Directions:
Give back an exact copy of the lines in the records below, from the line that has "Мягкие стулья" through the line that has "Verfasst am", and nothing besides.

[[ Extracted information open ]]

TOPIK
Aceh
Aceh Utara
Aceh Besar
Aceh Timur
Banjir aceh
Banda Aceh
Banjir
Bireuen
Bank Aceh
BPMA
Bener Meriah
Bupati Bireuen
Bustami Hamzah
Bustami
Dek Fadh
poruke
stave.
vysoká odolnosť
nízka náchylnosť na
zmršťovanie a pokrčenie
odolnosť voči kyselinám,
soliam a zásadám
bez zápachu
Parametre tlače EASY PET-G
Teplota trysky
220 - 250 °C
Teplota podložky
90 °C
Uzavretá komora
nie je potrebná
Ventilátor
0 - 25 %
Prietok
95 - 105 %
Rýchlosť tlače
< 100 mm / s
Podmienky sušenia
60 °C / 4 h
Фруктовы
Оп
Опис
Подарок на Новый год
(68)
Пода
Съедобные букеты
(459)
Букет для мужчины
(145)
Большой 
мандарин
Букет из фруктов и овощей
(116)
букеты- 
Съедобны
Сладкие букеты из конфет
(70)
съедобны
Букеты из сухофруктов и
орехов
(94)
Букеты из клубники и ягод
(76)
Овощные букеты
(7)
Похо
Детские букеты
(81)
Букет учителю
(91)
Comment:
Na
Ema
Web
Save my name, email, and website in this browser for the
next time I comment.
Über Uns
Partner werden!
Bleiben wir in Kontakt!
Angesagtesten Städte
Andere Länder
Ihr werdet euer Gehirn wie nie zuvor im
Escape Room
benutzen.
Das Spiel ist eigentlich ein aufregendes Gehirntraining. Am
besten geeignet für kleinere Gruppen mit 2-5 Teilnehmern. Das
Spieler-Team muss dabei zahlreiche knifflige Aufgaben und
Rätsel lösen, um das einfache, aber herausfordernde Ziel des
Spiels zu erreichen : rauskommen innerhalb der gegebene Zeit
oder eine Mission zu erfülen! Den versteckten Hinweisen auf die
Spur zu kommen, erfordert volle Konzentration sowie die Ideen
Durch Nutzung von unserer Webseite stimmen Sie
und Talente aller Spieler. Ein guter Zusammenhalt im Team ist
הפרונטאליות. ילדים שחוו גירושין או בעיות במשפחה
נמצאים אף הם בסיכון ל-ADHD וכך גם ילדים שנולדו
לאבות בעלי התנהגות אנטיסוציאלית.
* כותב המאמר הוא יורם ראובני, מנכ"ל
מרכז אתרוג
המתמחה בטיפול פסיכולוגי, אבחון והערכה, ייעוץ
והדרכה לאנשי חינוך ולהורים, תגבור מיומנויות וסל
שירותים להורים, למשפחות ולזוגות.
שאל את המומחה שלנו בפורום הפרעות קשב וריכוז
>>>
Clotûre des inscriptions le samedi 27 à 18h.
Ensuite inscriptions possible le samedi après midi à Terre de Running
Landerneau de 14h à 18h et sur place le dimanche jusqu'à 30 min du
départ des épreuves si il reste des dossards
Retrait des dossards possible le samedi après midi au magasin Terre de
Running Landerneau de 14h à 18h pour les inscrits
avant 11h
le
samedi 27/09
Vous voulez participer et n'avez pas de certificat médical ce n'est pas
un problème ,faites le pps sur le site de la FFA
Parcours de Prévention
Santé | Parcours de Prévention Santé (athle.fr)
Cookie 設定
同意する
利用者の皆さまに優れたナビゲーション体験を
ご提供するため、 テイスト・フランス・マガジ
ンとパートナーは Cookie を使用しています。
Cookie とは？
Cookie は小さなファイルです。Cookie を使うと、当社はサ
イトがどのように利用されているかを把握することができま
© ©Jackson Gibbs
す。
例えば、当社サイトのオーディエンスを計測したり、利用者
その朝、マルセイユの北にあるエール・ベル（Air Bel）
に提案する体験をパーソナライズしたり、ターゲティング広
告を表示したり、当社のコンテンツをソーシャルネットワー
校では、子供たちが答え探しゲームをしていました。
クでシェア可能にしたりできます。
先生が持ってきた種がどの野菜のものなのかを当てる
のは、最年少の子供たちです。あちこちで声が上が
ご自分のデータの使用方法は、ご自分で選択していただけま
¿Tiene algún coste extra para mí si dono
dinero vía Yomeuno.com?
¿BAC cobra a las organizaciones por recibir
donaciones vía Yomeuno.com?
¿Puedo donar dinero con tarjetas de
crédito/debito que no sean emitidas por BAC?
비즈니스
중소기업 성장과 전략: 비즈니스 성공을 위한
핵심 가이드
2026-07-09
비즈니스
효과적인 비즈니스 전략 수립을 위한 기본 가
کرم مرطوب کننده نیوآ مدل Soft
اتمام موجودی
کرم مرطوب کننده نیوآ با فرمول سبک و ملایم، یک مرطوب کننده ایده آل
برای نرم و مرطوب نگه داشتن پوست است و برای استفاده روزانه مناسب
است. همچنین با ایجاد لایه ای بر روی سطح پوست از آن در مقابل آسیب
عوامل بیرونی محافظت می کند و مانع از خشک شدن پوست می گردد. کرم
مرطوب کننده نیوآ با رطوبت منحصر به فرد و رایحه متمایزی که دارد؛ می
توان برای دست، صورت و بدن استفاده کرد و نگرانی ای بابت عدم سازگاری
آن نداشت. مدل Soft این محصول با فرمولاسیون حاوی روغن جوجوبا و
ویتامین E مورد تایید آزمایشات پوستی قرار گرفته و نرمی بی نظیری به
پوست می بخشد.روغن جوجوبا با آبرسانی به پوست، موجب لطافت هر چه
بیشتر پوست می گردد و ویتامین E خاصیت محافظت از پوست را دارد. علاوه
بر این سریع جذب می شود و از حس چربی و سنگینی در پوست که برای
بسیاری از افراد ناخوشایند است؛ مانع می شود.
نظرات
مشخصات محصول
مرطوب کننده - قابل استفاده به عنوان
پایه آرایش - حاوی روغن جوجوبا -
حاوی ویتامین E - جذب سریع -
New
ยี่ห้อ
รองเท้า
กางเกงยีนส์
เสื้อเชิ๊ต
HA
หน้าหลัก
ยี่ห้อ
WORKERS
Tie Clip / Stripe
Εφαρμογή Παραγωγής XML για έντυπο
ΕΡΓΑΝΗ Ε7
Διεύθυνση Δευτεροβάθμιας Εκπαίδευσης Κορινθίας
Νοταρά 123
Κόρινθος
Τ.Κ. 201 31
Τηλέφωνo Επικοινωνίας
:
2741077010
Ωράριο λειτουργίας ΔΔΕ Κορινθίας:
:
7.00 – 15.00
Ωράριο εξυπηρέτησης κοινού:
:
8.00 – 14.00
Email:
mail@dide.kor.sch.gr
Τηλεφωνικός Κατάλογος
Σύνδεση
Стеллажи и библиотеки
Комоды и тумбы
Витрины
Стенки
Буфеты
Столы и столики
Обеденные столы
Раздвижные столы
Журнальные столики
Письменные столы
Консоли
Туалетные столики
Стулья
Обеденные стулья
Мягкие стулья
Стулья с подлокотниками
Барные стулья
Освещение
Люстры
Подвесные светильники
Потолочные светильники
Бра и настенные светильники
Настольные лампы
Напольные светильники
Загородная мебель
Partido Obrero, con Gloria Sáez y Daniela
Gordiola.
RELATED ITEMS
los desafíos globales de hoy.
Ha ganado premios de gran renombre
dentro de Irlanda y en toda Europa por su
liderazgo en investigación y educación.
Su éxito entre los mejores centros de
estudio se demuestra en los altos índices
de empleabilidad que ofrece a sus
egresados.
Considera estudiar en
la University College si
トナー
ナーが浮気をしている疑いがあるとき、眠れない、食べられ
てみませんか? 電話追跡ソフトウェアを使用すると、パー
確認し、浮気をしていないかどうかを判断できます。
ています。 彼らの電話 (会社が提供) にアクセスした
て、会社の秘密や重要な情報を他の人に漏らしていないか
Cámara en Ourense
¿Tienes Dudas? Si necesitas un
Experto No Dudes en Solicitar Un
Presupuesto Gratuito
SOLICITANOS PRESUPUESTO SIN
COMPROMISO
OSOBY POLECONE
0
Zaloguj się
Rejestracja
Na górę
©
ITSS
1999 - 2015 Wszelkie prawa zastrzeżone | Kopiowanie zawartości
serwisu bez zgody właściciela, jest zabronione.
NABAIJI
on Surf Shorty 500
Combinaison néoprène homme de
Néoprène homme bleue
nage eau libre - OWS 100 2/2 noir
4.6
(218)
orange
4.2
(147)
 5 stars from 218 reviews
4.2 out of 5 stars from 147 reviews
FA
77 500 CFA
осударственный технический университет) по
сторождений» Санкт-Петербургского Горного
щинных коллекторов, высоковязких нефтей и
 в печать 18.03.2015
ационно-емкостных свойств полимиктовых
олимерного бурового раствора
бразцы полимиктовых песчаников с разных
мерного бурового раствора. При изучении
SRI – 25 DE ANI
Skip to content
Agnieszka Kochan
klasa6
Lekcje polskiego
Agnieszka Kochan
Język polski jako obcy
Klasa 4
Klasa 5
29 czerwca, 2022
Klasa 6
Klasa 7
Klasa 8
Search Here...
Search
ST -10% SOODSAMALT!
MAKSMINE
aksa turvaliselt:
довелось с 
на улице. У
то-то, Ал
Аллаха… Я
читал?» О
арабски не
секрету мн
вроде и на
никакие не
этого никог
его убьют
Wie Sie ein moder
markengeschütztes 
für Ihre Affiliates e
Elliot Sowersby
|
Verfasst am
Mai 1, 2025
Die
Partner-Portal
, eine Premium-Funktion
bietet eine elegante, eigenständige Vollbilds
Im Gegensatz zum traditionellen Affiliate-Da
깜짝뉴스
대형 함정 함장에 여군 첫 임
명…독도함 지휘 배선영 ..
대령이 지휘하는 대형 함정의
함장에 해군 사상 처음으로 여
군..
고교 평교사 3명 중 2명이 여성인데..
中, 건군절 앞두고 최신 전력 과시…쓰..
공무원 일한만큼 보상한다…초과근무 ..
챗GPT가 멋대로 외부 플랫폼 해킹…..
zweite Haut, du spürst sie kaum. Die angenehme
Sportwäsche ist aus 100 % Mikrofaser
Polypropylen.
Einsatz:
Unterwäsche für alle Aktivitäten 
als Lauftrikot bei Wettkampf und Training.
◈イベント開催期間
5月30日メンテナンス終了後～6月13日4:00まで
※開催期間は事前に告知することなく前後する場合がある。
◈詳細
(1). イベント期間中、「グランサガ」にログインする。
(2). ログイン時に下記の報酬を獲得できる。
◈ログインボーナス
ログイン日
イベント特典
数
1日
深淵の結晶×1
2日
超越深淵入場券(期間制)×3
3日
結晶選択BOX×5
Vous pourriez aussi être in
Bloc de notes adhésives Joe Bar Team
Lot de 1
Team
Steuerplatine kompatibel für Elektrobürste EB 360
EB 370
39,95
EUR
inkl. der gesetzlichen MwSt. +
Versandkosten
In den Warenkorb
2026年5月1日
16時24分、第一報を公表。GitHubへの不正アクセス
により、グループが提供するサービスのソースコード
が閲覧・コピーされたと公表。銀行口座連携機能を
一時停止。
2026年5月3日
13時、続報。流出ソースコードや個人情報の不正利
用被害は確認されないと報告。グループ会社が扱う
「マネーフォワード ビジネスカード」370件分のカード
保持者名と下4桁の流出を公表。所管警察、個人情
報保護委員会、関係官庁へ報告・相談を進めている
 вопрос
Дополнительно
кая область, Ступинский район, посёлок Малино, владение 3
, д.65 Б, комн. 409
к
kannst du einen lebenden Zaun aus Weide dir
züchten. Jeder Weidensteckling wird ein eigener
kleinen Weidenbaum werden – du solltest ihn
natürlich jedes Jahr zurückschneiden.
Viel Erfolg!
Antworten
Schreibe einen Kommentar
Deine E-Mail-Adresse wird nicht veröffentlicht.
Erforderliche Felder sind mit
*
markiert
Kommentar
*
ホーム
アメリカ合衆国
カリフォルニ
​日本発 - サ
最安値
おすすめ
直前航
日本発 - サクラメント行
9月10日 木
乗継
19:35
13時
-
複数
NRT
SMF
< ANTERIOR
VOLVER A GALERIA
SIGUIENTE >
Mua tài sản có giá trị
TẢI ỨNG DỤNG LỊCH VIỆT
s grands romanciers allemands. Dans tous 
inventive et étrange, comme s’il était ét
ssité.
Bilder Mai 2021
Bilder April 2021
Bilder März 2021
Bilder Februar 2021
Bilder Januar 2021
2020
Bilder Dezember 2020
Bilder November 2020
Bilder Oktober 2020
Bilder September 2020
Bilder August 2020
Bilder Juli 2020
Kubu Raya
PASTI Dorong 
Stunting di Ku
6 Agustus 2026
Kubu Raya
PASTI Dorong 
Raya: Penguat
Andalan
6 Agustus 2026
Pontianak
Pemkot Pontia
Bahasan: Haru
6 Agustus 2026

[[ Extracted information closed ]]

Response for this exercise:
Мягкие стулья
Стулья с подлокотниками
Барные стулья
Освещение
Люстры
Подвесные светильники
Потолочные светильники
Бра и настенные светильники
Настольные лампы
Напольные светильники
Загородная мебель
Partido Obrero, con Gloria Sáez y Daniela
Gordiola.
RELATED ITEMS
los desafíos globales de hoy.
Ha ganado premios de gran renombre
dentro de Irlanda y en toda Europa por su
liderazgo en investigación y educación.
Su éxito entre los mejores centros de
estudio se demuestra en los altos índices
de empleabilidad que ofrece a sus
egresados.
Considera estudiar en
la University College si
トナー
ナーが浮気をしている疑いがあるとき、眠れない、食べられ
てみませんか? 電話追跡ソフトウェアを使用すると、パー
確認し、浮気をしていないかどうかを判断できます。
ています。 彼らの電話 (会社が提供) にアクセスした
て、会社の秘密や重要な情報を他の人に漏らしていないか
Cámara en Ourense
¿Tienes Dudas? Si necesitas un
Experto No Dudes en Solicitar Un
Presupuesto Gratuito
SOLICITANOS PRESUPUESTO SIN
COMPROMISO
OSOBY POLECONE
0
Zaloguj się
Rejestracja
Na górę
©
ITSS
1999 - 2015 Wszelkie prawa zastrzeżone | Kopiowanie zawartości
serwisu bez zgody właściciela, jest zabronione.
NABAIJI
on Surf Shorty 500
Combinaison néoprène homme de
Néoprène homme bleue
nage eau libre - OWS 100 2/2 noir
4.6
(218)
orange
4.2
(147)
 5 stars from 218 reviews
4.2 out of 5 stars from 147 reviews
FA
77 500 CFA
осударственный технический университет) по
сторождений» Санкт-Петербургского Горного
щинных коллекторов, высоковязких нефтей и
 в печать 18.03.2015
ационно-емкостных свойств полимиктовых
олимерного бурового раствора
бразцы полимиктовых песчаников с разных
мерного бурового раствора. При изучении
SRI – 25 DE ANI
Skip to content
Agnieszka Kochan
klasa6
Lekcje polskiego
Agnieszka Kochan
Język polski jako obcy
Klasa 4
Klasa 5
29 czerwca, 2022
Klasa 6
Klasa 7
Klasa 8
Search Here...
Search
ST -10% SOODSAMALT!
MAKSMINE
aksa turvaliselt:
довелось с 
на улице. У
то-то, Ал
Аллаха… Я
читал?» О
арабски не
секрету мн
вроде и на
никакие не
этого никог
его убьют
Wie Sie ein moder
markengeschütztes 
für Ihre Affiliates e
Elliot Sowersby
|
Verfasst am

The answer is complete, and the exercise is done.